We provide a range of resources to support parents at our school.

Weekly newsletter
A link to our weekly newsletter will be emailed on a Wednesday with notices that may be of interest to parents. Please ensure that we always have your current email address.
Parent information sessions
Within the first few weeks of each new school year, class teachers offer information sessions for parents about their child’s class, the routines, expectations and organisation of learning initiatives relative to the year level. These gatherings are most important as they provide valuable information about our learning programs, ambitions, behavioural expectations, class rules, homework, routines, communication and more, for each class. Parents are also encouraged to continue keeping in touch with their child’s teachers as we work together to offer all children the best possible learning opportunities, encouragement and support.
During the year, other workshops and information sessions for parents and carers are organised. Information about these will be advertised in our school newsletter.

Transition to secondary education
Newtown State School maintains a strong relationship with the nearest State High schools that our students attend to ensure our students are well placed for a successful transition to secondary school. Whilst it is parent’s responsibility to facilitate enrolment, we endeavour to keep parents informed of information sessions and transition activities as advised by the secondary schools in our weekly newsletter. A range of opportunities are created including site visits from secondary school staff as well as opportunities for our students to participate in activities at the high schools they are attending, if we have been advised.

Prep information sessions and 'come and try’ days
Early in term 4, our Newtown State School will host a BBQ and  information session for parents intending to enrol their child in our Prep Year programs. There will also be a ‘Come and Try’ morning where you can learn more about our school. These sessions in term 4 are followed shortly thereafter by a series of ‘Open Mornings’ mornings for intending prep children. Prep students who have applied for enrolment in the following year are invited to come to school for a few hours to experience life as a prep year student. Beyond these special information and ‘come and try’ sessions, parents of enrolled prep children will be invited to participate in individual ‘parent prep chats’ with our prep year teachers, allowing us to gain an informed understanding of your child’s learning needs, development and interests.

Parenting Websites
Parenting can be equally rewarding and challenging on any given day and we can all use some support and ideas sometimes. The weekly newsletter will often have links to websites with parenting ideas or notices of upcoming parenting programs on offer either online or face-to-face through various service providers. For example:

Michael Grose – Parenting ideas
Michael Grose is the author of eight parenting books, including his new release ‘Thriving!’ and the best-selling ‘Why First Borns Rule the World and Last Borns Want to Change it.’ His popular parenting columns appear in newspapers and magazines across Australia. He has appeared regularly on television including channel 10’s' The Circle', and is a popular and entertaining speaker as well as a frequent columnist for a variety of written media. He also has a regular fortnightly half hour parenting segment on ABC radio.

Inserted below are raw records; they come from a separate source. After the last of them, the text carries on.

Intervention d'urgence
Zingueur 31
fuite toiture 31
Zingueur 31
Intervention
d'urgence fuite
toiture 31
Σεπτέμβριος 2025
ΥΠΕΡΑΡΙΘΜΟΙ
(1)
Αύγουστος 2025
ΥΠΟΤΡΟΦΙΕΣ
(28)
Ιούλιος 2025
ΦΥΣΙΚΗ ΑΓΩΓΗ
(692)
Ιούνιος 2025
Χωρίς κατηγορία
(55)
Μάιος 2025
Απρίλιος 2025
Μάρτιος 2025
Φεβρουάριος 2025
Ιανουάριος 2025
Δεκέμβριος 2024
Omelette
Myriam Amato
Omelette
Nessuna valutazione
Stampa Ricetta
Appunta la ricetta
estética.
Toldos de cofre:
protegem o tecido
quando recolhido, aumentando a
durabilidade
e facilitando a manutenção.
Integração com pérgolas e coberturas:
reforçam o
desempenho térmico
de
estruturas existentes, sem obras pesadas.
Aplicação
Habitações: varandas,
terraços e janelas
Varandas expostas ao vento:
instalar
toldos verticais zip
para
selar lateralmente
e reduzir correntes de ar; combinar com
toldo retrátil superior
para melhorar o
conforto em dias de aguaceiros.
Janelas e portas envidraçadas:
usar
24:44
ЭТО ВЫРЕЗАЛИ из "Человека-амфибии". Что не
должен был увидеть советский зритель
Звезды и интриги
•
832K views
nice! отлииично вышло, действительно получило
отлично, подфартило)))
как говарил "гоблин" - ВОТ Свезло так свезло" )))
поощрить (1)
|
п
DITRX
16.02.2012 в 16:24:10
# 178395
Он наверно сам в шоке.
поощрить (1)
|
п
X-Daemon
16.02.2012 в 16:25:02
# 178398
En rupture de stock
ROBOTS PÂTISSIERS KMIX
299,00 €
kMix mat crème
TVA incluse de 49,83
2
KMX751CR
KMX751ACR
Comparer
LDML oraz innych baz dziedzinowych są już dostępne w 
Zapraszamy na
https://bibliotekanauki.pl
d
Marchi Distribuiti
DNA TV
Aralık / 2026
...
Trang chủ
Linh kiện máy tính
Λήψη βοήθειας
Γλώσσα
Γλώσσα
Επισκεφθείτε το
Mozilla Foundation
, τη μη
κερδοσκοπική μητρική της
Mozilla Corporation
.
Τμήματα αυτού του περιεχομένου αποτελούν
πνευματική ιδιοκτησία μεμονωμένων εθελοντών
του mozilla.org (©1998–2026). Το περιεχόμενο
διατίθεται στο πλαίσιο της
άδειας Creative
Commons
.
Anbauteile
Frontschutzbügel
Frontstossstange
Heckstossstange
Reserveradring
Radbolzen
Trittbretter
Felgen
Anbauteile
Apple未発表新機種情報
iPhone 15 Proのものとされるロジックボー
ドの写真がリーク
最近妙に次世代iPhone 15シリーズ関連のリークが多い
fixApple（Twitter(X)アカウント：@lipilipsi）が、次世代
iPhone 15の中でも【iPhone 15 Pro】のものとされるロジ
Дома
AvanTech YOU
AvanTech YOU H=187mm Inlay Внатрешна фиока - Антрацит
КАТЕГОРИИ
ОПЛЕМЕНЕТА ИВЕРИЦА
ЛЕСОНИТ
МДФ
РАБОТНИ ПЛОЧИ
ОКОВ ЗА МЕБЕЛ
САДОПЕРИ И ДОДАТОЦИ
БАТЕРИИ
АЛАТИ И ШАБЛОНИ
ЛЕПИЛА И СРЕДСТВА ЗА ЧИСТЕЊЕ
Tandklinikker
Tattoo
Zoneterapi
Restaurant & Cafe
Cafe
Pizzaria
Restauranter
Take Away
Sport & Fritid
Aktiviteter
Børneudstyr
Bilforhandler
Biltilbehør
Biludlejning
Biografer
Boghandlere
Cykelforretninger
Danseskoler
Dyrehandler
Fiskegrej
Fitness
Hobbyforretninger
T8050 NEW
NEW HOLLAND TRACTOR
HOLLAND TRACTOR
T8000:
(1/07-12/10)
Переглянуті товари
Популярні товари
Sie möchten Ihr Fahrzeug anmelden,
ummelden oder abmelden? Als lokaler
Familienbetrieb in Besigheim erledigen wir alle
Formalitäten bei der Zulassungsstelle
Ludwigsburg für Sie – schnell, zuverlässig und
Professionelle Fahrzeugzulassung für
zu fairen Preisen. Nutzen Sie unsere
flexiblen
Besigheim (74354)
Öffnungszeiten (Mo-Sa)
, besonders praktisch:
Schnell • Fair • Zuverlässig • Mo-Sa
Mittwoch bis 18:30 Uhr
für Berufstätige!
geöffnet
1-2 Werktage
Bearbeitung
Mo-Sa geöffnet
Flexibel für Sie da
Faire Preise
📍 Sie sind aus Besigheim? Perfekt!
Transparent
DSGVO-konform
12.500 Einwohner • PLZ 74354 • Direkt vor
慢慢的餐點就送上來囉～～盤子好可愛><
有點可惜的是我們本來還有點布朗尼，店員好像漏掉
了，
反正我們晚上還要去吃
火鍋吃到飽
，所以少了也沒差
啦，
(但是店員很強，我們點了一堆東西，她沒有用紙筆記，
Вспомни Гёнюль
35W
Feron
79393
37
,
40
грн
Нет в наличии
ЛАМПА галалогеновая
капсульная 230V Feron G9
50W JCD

Michael Grose presents the ‘Seven significant strategies for bringing out the best in our kids’. These are summarised as follows.
  • Avoid your impulsive reaction when kids are less than perfect. Generally, the first parental reaction to children’s uncooperative or poor behaviour can actually encourage more of the same. Sounds bizarre, but children often keep repeating the behaviours that work in achieving a result. Whinging, for example, is a brilliant way for a child to get his or her own way. Like ancient ‘water torture’ it effectively makes us lose our cool and give in for some peace and quiet.
  • each kids manners. Old fashioned good manners such as making eye contact, addressing people by name and using please and thank you’s are basic social skills that many of our current generation don’t possess. Manners are respect in action and very empowering so don’t leave it up to schools and pre schools to teach. Insist on it yourself.
  • Cure parent deafness by acting rather than talking. Often when kids ignore our requests for cooperation we simply repeat ourselves or raise the volume of our voice. Forget it. Cure parent-deafness by acting rather than talking. For instance, put the meal on the table and let it get cold rather than repeatedly tell kids to come to the meal-table. Kids learn from our actions as much as from our words.
  • Set consequences like a good cop. Behavioural consequences are all the rage in schools and childcare centres. I love them as a way of shifting the responsibility onto kids to behave well. Consequences have their own set of rules if they are to be effective. But the key to their success is to set them like a good cop, as opposed to a rude cop, so the kids are mad at themselves rather than at you.
  • Use the language of cooperation to get…er…cooperation. Some parents use the wrong language to get what they want. They use the language of coercion (‘do this now!’) to get cooperation, however all they get is confrontation and conflict. For some hard-to-shift kids you need to use the right language to win their cooperation. They are puppy dogs really if you use the right words. The language of cooperation is about choices, not backing kids into a corner and focusing on yourself rather than the child.
  • Use behavioural rehearsal with kids. If you want kids to behave in certain ways then it is useful to get kids to practise in fun, low or no stress ways. For instance, if you want to bring out your children’s best behaviour when eating out then set up the meal-table at home like a restaurant and have some fun serving them the meals and using their ‘best going out’ manners.
  • Put yourself in timeout – tactical withdrawal. Most parents have heard of timeout for kids but timeout for parents is effective too. If that sounds bizarre then consider a child with ‘last wordedness’ or a child who keeps nagging or arguing with you to get his or her own way. You need to tactically withdraw from these kids to save your sanity or stop yourself from giving in. If you can’t move away from your child then disappear psychologically – that is, imagine your child is not there and refuse to respond while your child behaves poorly.